Action item => Scan the data. Collect each line that contains the word "their".

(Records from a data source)
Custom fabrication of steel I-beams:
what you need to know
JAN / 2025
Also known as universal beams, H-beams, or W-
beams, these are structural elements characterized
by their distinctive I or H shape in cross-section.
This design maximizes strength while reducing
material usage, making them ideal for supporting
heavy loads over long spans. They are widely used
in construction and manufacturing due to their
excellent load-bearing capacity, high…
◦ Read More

Response to this exercise =>
by their distinctive I or H shape in cross-section.
in construction and manufacturing due to their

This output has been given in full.